I am so proud of the Republican Party — so proud after watching as a Milwaukee Wisconsin audience booed Donald Trump and put Ted Cruz in his place as he stumbled through another of his now infamous xenophobic rants.
Yes, Cruz had his Rick Perry moment when he told us that he would cut five agencies, then forgot the fifth. Nervously and suddenly, he blurted out the Department of Commerce twice. Oops!
Just a few short months ago, those bigoted, red meat for the base, disparaging lines about Latinos would have garnered huge support among GOP voters. In Milwaukee last night, it seemed more like a yawn.
- Rick Sanchez
However, for me, as an American who represents 18.4 percent of our population because I also happen to be Hispanic, this debate appeared to put a dagger in the heart of single-issue candidates and voters who care not a wit about insulting Latinos.
Donald Trump, sounding as mindless as ever, reached for applause lines that never came by talking about his magical mystery wall. He then savored his next utterance almost callously as he expressed his desire to kick millions of perfectly good and decent people out of the country without even giving a thought or mention to what that would cost the American economy.
Thank God (I mean literally thank God) for John Kasich, who had the courage to say what no other candidate would. The Ohio Governor took on the bully in the room and told him to his face how stupid it is to pretend that you can simply round up, Gestapo-like, millions of “law-abiding” people. Kasich made clear that he’s all for border security, but he’s not willing to be mean or stupid enough to base an immigration policy on bigotry just for the sake of an applause.
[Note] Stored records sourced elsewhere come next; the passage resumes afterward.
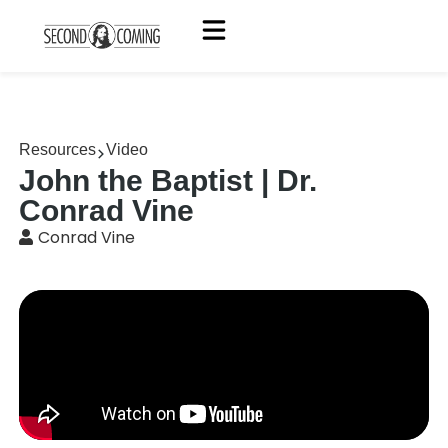
Resources
Video
John the Baptist | Dr.
Conrad Vine
Conrad Vine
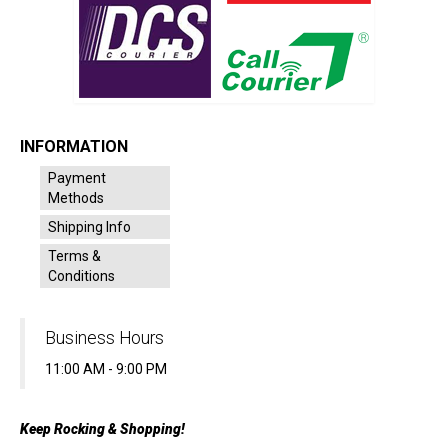
INFORMATION
Payment
Methods
Shipping Info
Terms &
Conditions
Business Hours
11:00 AM - 9:00 PM
Keep Rocking & Shopping!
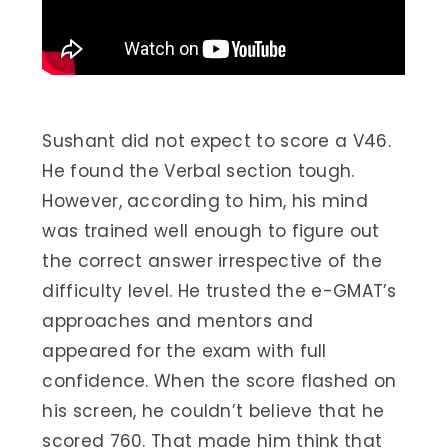
Sushant did not expect to score a V46.
He found the Verbal section tough.
However, according to him, his mind
was trained well enough to figure out
the correct answer irrespective of the
difficulty level. He trusted the e-GMAT’s
approaches and mentors and
appeared for the exam with full
confidence. When the score flashed on
his screen, he couldn’t believe that he
scored 760. That made him think that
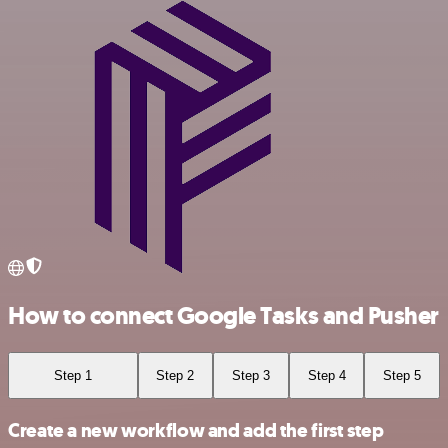
How to connect Google Tasks and Pusher
Step 1
Step 2
Step 3
Step 4
Step 5
Create a new workflow and add the first step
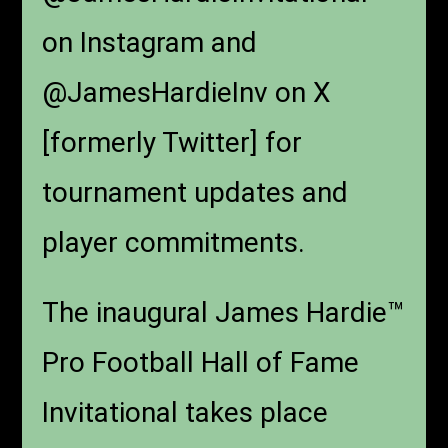
on Instagram and
@JamesHardieInv on X
[formerly Twitter] for
tournament updates and
player commitments.
The inaugural James Hardie™
Pro Football Hall of Fame
Invitational takes place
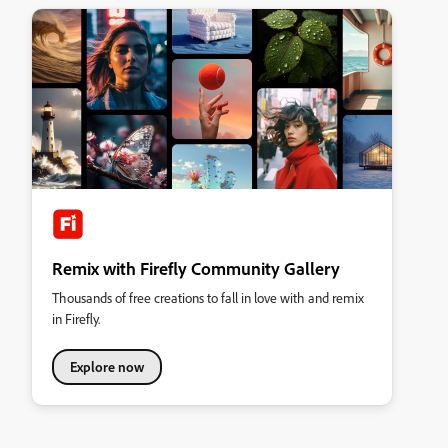
Remix with Firefly Community Gallery
Thousands of free creations to fall in love with and remix
in Firefly.
Explore now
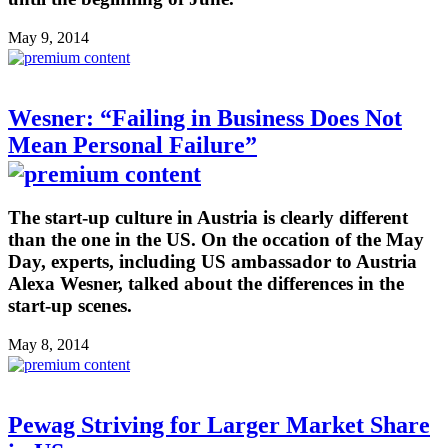
May 9, 2014
Wesner: “Failing in Business Does Not
Mean Personal Failure”
The start-up culture in Austria is clearly different
than the one in the US. On the occation of the May
Day, experts, including US ambassador to Austria
Alexa Wesner, talked about the differences in the
start-up scenes.
May 8, 2014
Pewag Striving for Larger Market Share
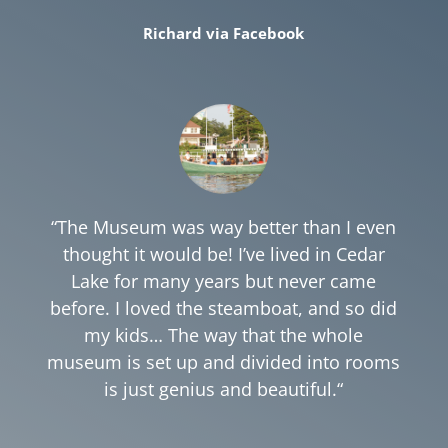
Richard via Facebook
“The Museum was way better than I even
thought it would be! I’ve lived in Cedar
Lake for many years but never came
before
. I loved the steamboat, and so did
my kids… The way that the whole
museum is set up and divided into rooms
is just genius and beautiful.
“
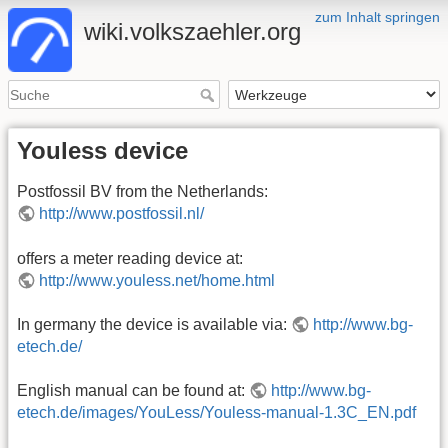
zum Inhalt springen
wiki.volkszaehler.org
Youless device
Postfossil BV from the Netherlands:
http://www.postfossil.nl/
offers a meter reading device at:
http://www.youless.net/home.html
In germany the device is available via:
http://www.bg-
etech.de/
English manual can be found at:
http://www.bg-
etech.de/images/YouLess/Youless-manual-1.3C_EN.pdf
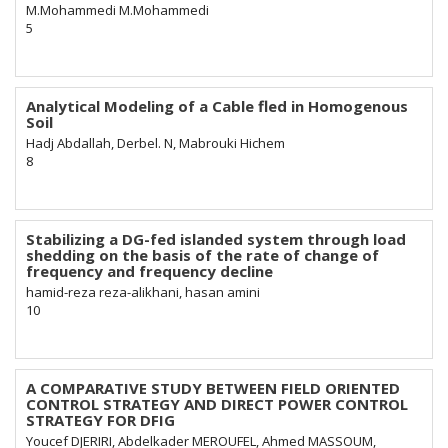
M.Mohammedi M.Mohammedi
5
Analytical Modeling of a Cable fled in Homogenous
Soil
Hadj Abdallah, Derbel. N, Mabrouki Hichem
8
Stabilizing a DG-fed islanded system through load
shedding on the basis of the rate of change of
frequency and frequency decline
hamid-reza reza-alikhani, hasan amini
10
A COMPARATIVE STUDY BETWEEN FIELD ORIENTED
CONTROL STRATEGY AND DIRECT POWER CONTROL
STRATEGY FOR DFIG
Youcef DJERIRI, Abdelkader MEROUFEL, Ahmed MASSOUM,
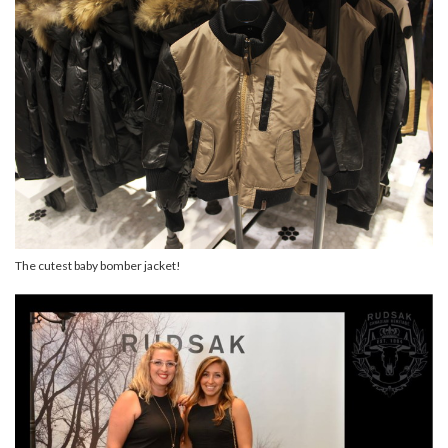
The cutest baby bomber jacket!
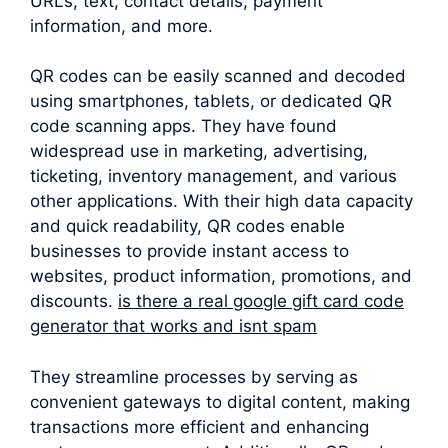
URLs, text, contact details, payment
information, and more.
QR codes can be easily scanned and decoded
using smartphones, tablets, or dedicated QR
code scanning apps. They have found
widespread use in marketing, advertising,
ticketing, inventory management, and various
other applications. With their high data capacity
and quick readability, QR codes enable
businesses to provide instant access to
websites, product information, promotions, and
discounts.
is there a real google gift card code
generator that works and isnt spam
They streamline processes by serving as
convenient gateways to digital content, making
transactions more efficient and enhancing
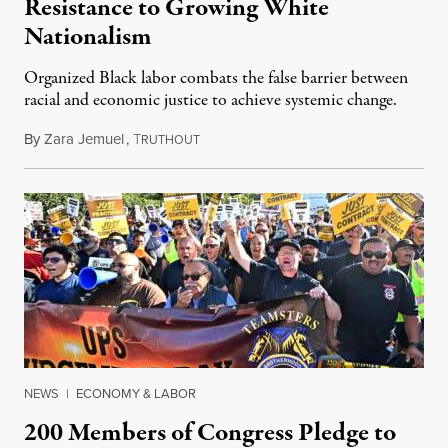
Resistance to Growing White
Nationalism
Organized Black labor combats the false barrier between
racial and economic justice to achieve systemic change.
By
Zara Jemuel
,
T
July 21, 2023
RUTHOUT
NEWS
|
ECONOMY & LABOR
200 Members of Congress Pledge to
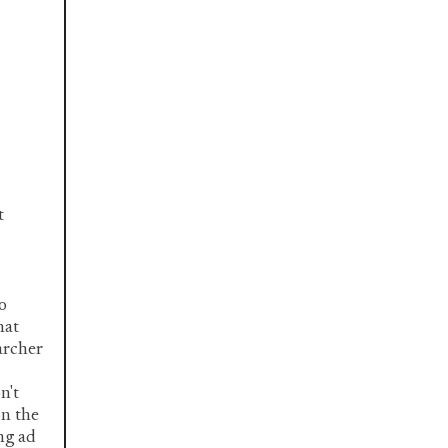
t
o
hat
archer
n't
on the
ing ad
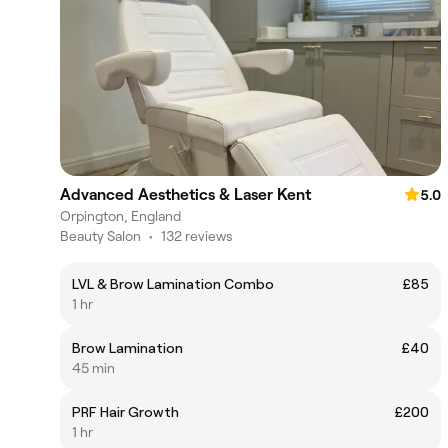
Advanced Aesthetics & Laser Kent
5.0
Orpington, England
Beauty Salon
•
132 reviews
LVL & Brow Lamination Combo
£85
1 hr
Brow Lamination
£40
45 min
PRF Hair Growth
£200
1 hr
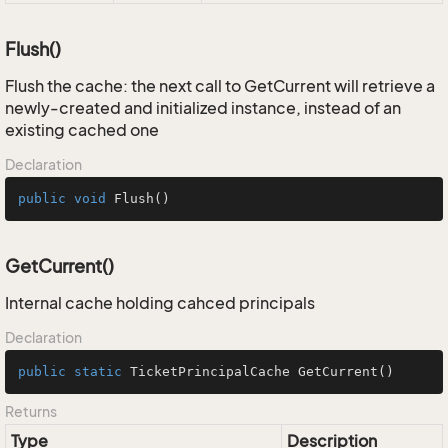
Flush()
Flush the cache: the next call to GetCurrent will retrieve a
newly-created and initialized instance, instead of an
existing cached one
Declaration
public
void
Flush
()
GetCurrent()
Internal cache holding cahced principals
Declaration
public
static
 TicketPrincipalCache 
GetCurrent
()
Returns
Type
Description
The irony is he may have gotten one of the biggest applause of the night for saying just the opposite. He was applauded for defending the rights of undocumented immigrants. Then, when Trump went after Kasich calling him “this guy,” the audience actually booed Donald Trump. Let me say this again, the audience actually booed Donald Trump.
Smelling blood in the water, Jeb Bush effectively joined in the Trump attack pointing out how suicidal it is politically for Republicans like Trump and Cruz to sound so bigoted toward Hispanics by threatening to kick millions of them out of the country.
"Even having this conversation sends a powerful signal,” said Bush. “They're doing high-fives in the Clinton campaign right now when they hear this. That's the problem with this.”
That’s when a completely tone-deaf Ted Cruz decided to jump in. He seemed to think that just because Trump’s (I hate Mexicans) approach failed, it didn’t mean that he couldn’t pull it off. He was wrong. After his stirring and economically ridiculous statement, which every single economist would disagree with about immigrants hurting out economy, Cruz could barely get a reaction from his audience.
It was a great night for John Kasich, a really good night for America and a fantastic night for the Republican Party. Why? Just a few short months ago, those bigoted, red meat for the base, disparaging lines about Latinos would have garnered huge support among GOP voters. In Milwaukee last night, it seemed more like a yawn.